··· The records

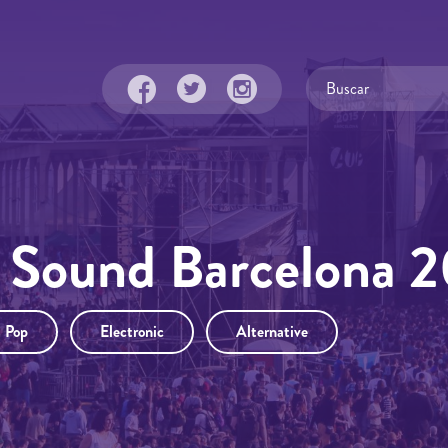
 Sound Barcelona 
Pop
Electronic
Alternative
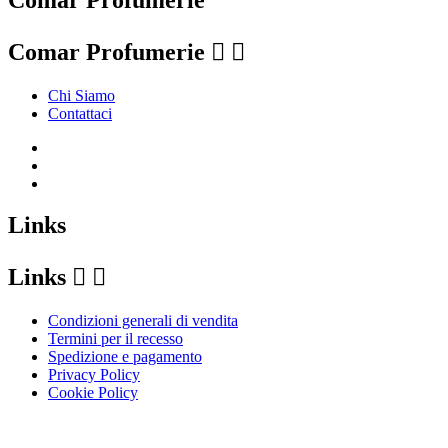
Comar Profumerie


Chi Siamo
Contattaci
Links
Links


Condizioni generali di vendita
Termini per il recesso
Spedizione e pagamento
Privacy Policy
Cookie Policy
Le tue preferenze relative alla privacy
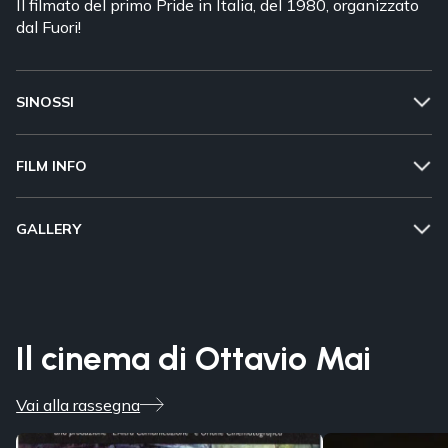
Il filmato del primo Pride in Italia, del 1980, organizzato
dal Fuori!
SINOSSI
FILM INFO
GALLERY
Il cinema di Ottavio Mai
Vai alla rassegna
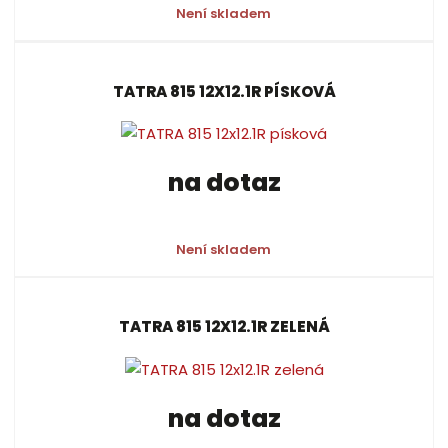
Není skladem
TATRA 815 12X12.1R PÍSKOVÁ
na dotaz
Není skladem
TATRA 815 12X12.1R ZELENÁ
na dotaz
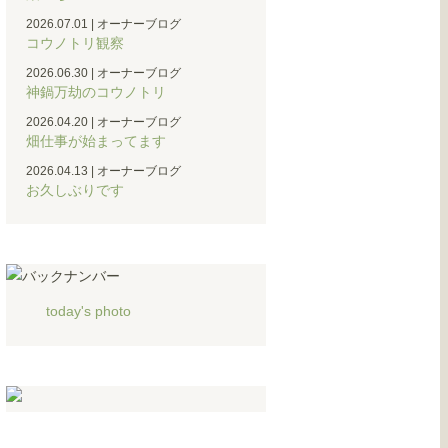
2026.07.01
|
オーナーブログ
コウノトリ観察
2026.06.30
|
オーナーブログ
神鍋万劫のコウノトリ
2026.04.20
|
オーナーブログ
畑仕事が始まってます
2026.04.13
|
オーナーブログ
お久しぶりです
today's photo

······

What the task asks.
For this exercise, output the records exactly but omit their pictures.

Exercise response.
 Sound Barcelona 
Pop
Electronic
Alternative
Comar Profumerie


Chi Siamo
Contattaci
Links
Links


Condizioni generali di vendita
Termini per il recesso
Spedizione e pagamento
Privacy Policy
Cookie Policy
Le tue preferenze relative alla privacy
Il filmato del primo Pride in Italia, del 1980, organizzato
dal Fuori!
SINOSSI
FILM INFO
GALLERY
Il cinema di Ottavio Mai
Vai alla rassegna
Není skladem
TATRA 815 12X12.1R PÍSKOVÁ
na dotaz
Není skladem
TATRA 815 12X12.1R ZELENÁ
na dotaz
2026.07.01
|
オーナーブログ
コウノトリ観察
2026.06.30
|
オーナーブログ
神鍋万劫のコウノトリ
2026.04.20
|
オーナーブログ
畑仕事が始まってます
2026.04.13
|
オーナーブログ
お久しぶりです
today's photo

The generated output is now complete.